Excerpted data Start Marker

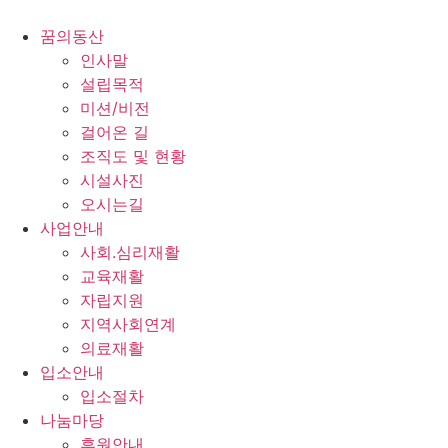
콘
텐
꿈의동산
츠
인사말
로
설립목적
건
미션/비전
너
걸어온 길
뛰
조직도 및 현황
기
시설사진
오시는길
사업안내
사회.심리재활
교육재활
자립지원
지역사회연계
의료재활
입소안내
입소절차
나눔마당
후원안내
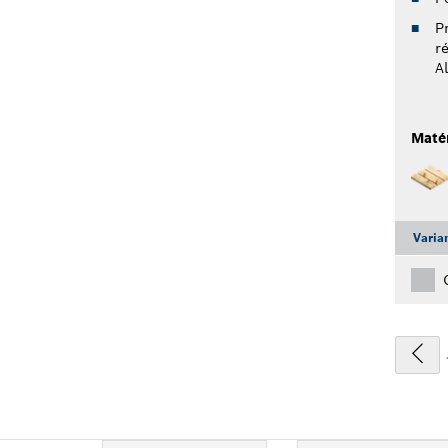
P
ré
A
Maté
Varia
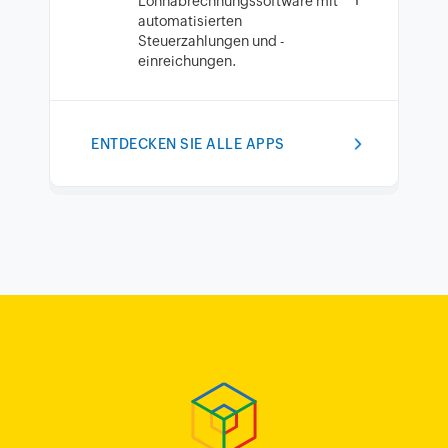
Lohnabrechnungssoftware mit
automatisierten
Steuerzahlungen und -
einreichungen.
ENTDECKEN SIE ALLE APPS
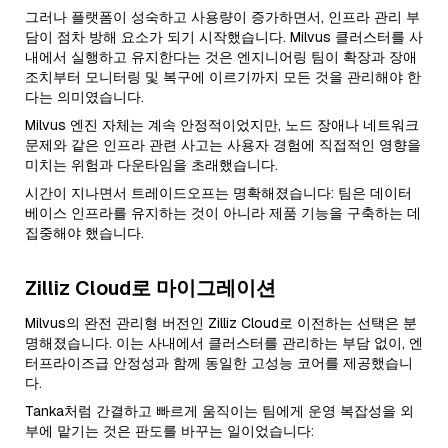
그러나 플랫폼이 성숙하고 사용량이 증가하면서, 인프라 관리 부
담이 점차 방해 요소가 되기 시작했습니다. Milvus 클러스터를 사
내에서 실행하고 유지한다는 것은 엔지니어링 팀이 확장과 장애
조치부터 모니터링 및 복구에 이르기까지 모든 것을 관리해야 한
다는 의미였습니다.
Milvus 엔진 자체는 계속 안정적이었지만, 노드 장애나 네트워크
문제와 같은 인프라 관련 사고는 사용자 경험에 직접적인 영향을
미치는 위험과 다운타임을 초래했습니다.
시간이 지나면서 트레이드오프는 명확해졌습니다: 팀은 데이터
베이스 인프라를 유지하는 것이 아니라 제품 기능을 구축하는 데
집중해야 했습니다.
Zilliz Cloud로 마이그레이션
Milvus의 완전 관리형 버전인 Zilliz Cloud로 이전하는 선택은 분
명해졌습니다. 이는 사내에서 클러스터를 관리하는 부담 없이, 엔
터프라이즈급 안정성과 함께 동일한 고성능 코어를 제공했습니
다.
Tanka처럼 간결하고 빠르게 움직이는 팀에게 운영 복잡성을 외
부에 맡기는 것은 판도를 바꾸는 일이었습니다:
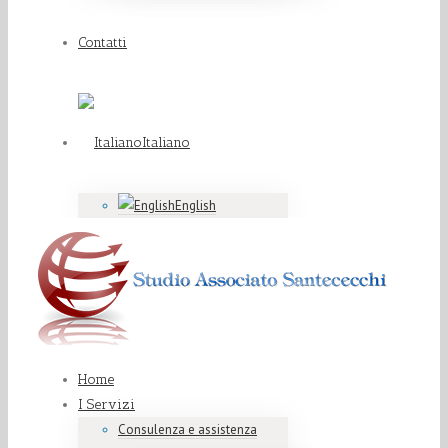
Contatti
Italiano
English
Home
I Servizi
Consulenza e assistenza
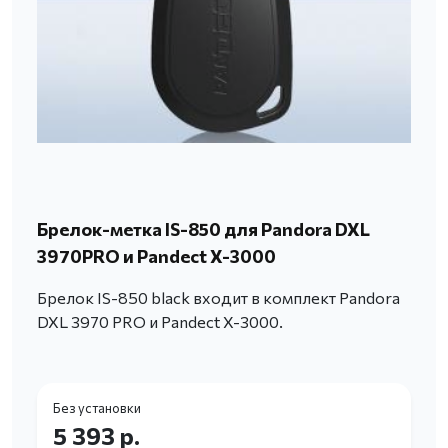
Брелок-метка IS-850 для Pandora DXL
3970PRO и Pandect X-3000
Брелок IS-850 black входит в комплект Pandora
DXL 3970 PRO и Pandect X-3000.
Без установки
5 393 р.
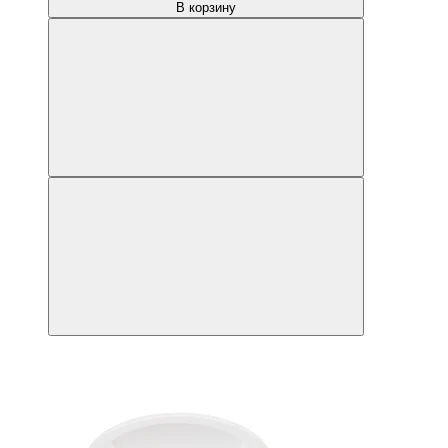
В корзину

Excerpted data End Marker

**Assigned task**: Retype every entry above exactly, leaving out the pictures.

**Problem solution**:
콘
텐
꿈의동산
츠
인사말
로
설립목적
건
미션/비전
너
걸어온 길
뛰
조직도 및 현황
기
시설사진
오시는길
사업안내
사회.심리재활
교육재활
자립지원
지역사회연계
의료재활
입소안내
입소절차
나눔마당
후원안내
P
ré
A
Maté
Varia
Lohnabrechnungssoftware mit
automatisierten
Steuerzahlungen und -
einreichungen.
ENTDECKEN SIE ALLE APPS
그러나 플랫폼이 성숙하고 사용량이 증가하면서, 인프라 관리 부
담이 점차 방해 요소가 되기 시작했습니다. Milvus 클러스터를 사
내에서 실행하고 유지한다는 것은 엔지니어링 팀이 확장과 장애
조치부터 모니터링 및 복구에 이르기까지 모든 것을 관리해야 한
다는 의미였습니다.
Milvus 엔진 자체는 계속 안정적이었지만, 노드 장애나 네트워크
문제와 같은 인프라 관련 사고는 사용자 경험에 직접적인 영향을
미치는 위험과 다운타임을 초래했습니다.
시간이 지나면서 트레이드오프는 명확해졌습니다: 팀은 데이터
베이스 인프라를 유지하는 것이 아니라 제품 기능을 구축하는 데
집중해야 했습니다.
Zilliz Cloud로 마이그레이션
Milvus의 완전 관리형 버전인 Zilliz Cloud로 이전하는 선택은 분
명해졌습니다. 이는 사내에서 클러스터를 관리하는 부담 없이, 엔
터프라이즈급 안정성과 함께 동일한 고성능 코어를 제공했습니
다.
Tanka처럼 간결하고 빠르게 움직이는 팀에게 운영 복잡성을 외
부에 맡기는 것은 판도를 바꾸는 일이었습니다:
Contatti
Italiano
English
Home
I Servizi
Consulenza e assistenza
Брелок-метка IS-850 для Pandora DXL
3970PRO и Pandect X-3000
Брелок IS-850 black входит в комплект Pandora
DXL 3970 PRO и Pandect X-3000.
Без установки
5 393 р.
В корзину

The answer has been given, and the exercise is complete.